INJAZ
- Founded: 1999; 27 years ago
- Focus: Youth, Education, Employment, Entrepreneurship
- Headquarters: Amman, Jordan
- Chairperson: Haethum Buttikhi
- Vice Chairperson: Ahmad Tijani
- Employees: 90+
- Website: https://injaz.org.jo/

= INJAZ =

Non-profit organisation

INJAZ is a non-profit organization established in 1999, with its headquarters situated in Amman, Jordan. The organization provides vocational training courses for children from developing nations. INJAZ operates over 44 initiatives across all twelve governorates of Jordan, collaborating with 3000 schools, 41 universities and colleges and 50 youth centers to deliver its programs.

==History==
Established in 1999, INJAZ originally operated as a project under Save the Children, funded by the United States Agency for International Development (USAID) and by Jordanian Queen Rania al Abdullah. The project was relaunched in 2001 as an independent nonprofit organization, led by Soraya Salti. Jordan enrolled over 100,000 students by the 2010-2011 school year.

INJAZ provides young people with vocational training and entrepreneurship skills. The organization receives support from Jordan's business and professional community, which contributes funds, as well as volunteer teachers and leaders.

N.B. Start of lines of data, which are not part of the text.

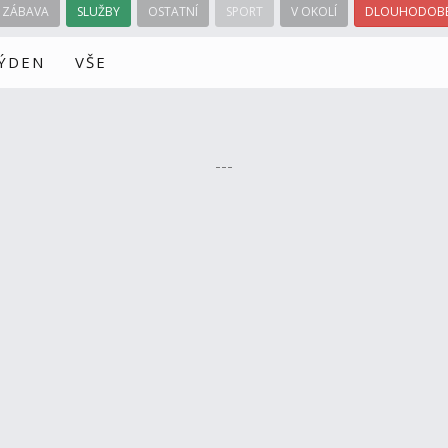
ZÁBAVA
SLUŽBY
OSTATNÍ
SPORT
V OKOLÍ
DLOUHODOBÉ
TÝDEN
VŠE
---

In 2018 INJAZ established mySTARTUP, a subsidiary incubator program that helps youth and women entrepreneurs launch startups. The current operational capacity of mySTARTUP allows it to incubate 100 startups a year.

==Locations==
INJAZ is headquartered in Amman, Jordan, and operates field offices in various locations across the country, including Irbid, Zarqa, Al Karak, Wadi Musa, Tafilah and Aqaba.